OdpowiedzUsuńSame nieznane mi produkty... 😊
OdpowiedzUsuńMoje cudenka to : zel do twarzy Garnier botanical i serum biolic:) tusz everline curly cienie revolution i szminki bourjois:)
OdpowiedzUsuńZdecydowanie podkład EL jest hitem ale niestety mnie zapycha dlatego go używam sporadycznie. Wypróbuj Guerlain Aqua Nude to jest dopiero magia <3 nie zapycha, cudnie kryje a do tego nie widać go na buzi - magia. Juz niedługo o nim napiszę
OdpowiedzUsuńJak będę miała okazję z miłą chęcią przetestuję podkład Geurlain >3
UsuńUwielbiam ten podkład, a na paletę Morphe też mam wielką ochotę! ;)
OdpowiedzUsuńPigment z Inglota mnie zauroczył. Za to bardzo rozczarowała mnie pomadka GR. Ten kolor, 03 na wszystkich wygląda ślicznie, a ja w nim wyglądam jakbym była chora albo martwa. Okropnie...brrr...
OdpowiedzUsuńMuszę koniecznie wypróbować ten podkład z Estee Lauder :) a jeśli chodzi o eyeliner z Golden Rose to mnie uczulił niestety
OdpowiedzUsuńPaletki cieni do powiek zachwycają :)

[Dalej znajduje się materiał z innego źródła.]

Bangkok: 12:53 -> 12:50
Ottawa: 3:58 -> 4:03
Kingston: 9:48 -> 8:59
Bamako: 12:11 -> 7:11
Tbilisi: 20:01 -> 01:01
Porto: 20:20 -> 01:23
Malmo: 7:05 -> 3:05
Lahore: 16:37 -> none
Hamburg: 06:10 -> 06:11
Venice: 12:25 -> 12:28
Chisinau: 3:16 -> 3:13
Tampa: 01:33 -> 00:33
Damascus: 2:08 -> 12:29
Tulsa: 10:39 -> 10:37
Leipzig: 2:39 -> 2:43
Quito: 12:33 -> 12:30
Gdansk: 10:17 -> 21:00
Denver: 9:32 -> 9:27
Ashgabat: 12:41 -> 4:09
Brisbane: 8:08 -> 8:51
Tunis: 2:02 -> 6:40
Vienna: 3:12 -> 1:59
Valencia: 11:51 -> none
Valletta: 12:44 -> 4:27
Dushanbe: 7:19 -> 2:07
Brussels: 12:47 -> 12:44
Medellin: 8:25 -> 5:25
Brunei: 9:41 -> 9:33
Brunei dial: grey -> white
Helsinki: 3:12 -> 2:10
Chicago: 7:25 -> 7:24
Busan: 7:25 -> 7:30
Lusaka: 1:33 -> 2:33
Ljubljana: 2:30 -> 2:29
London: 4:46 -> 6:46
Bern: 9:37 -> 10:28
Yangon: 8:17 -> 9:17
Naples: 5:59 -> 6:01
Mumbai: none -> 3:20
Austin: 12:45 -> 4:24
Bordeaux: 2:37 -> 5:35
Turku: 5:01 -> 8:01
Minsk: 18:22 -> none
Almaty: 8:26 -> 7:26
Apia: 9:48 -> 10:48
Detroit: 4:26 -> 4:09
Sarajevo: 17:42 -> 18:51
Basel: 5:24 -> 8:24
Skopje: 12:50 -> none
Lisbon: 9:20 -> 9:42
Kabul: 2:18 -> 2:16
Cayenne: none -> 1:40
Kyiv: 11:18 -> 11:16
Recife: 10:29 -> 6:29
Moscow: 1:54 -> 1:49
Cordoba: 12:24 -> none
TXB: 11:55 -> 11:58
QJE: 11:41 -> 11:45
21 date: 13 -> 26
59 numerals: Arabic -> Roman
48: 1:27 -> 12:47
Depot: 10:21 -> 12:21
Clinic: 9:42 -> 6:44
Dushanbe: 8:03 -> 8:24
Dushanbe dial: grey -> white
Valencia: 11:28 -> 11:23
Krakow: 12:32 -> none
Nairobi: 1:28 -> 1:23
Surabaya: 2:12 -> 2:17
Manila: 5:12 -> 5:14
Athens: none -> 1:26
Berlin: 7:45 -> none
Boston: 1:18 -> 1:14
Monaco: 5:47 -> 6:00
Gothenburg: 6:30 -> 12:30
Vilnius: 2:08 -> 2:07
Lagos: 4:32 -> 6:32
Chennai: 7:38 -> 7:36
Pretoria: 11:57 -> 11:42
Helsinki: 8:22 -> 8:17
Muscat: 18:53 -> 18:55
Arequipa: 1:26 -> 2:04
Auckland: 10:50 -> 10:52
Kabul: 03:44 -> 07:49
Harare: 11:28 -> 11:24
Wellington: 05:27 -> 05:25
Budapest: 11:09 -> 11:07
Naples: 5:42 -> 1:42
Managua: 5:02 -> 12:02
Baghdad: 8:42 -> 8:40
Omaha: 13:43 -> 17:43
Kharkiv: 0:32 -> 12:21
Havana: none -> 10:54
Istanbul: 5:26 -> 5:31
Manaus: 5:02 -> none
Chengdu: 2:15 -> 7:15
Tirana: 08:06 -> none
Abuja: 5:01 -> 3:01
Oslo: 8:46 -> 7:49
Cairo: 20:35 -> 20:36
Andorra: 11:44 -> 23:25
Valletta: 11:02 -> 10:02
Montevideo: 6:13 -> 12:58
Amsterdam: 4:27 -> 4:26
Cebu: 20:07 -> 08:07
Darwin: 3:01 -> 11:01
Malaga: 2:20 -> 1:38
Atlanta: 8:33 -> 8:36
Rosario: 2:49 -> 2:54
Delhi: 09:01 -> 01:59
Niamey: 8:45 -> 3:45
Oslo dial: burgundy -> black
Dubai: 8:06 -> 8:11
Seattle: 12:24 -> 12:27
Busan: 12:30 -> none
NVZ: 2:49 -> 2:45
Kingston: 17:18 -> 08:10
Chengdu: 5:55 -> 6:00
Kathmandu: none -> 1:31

OdpowiedzUsuńDo pomadek Golden Rose przekonywałam się dość długo, a jak już kupiłam to przepadłam i też właśnie 03 :)
OdpowiedzUsuńPomadka Golden Rose jest moim ulubieńcem 2017 tylko w innym kolorze
OdpowiedzUsuńSwietni ulubiency :) Bradzo lubie paletki morphe :)
OdpowiedzUsuńMam inglotowy korektor, ale zielony - jest super :D
OdpowiedzUsuńPaletki wyglądają kusząco! Choć moją uwagę przykuł również produkt do brwi Golden Rose :]
OdpowiedzUsuńTeraz to i ja mam chrapkę na fluid Estee Lauder :D
OdpowiedzUsuńAle cudeńka :). Szminki GR oczywiście mam i bardzo lubię <3
OdpowiedzUsuńChętnie natomiast poznałabym paletki Zoeva :>
A ja jestem wierna Inglotowi, nie ma sobie równych.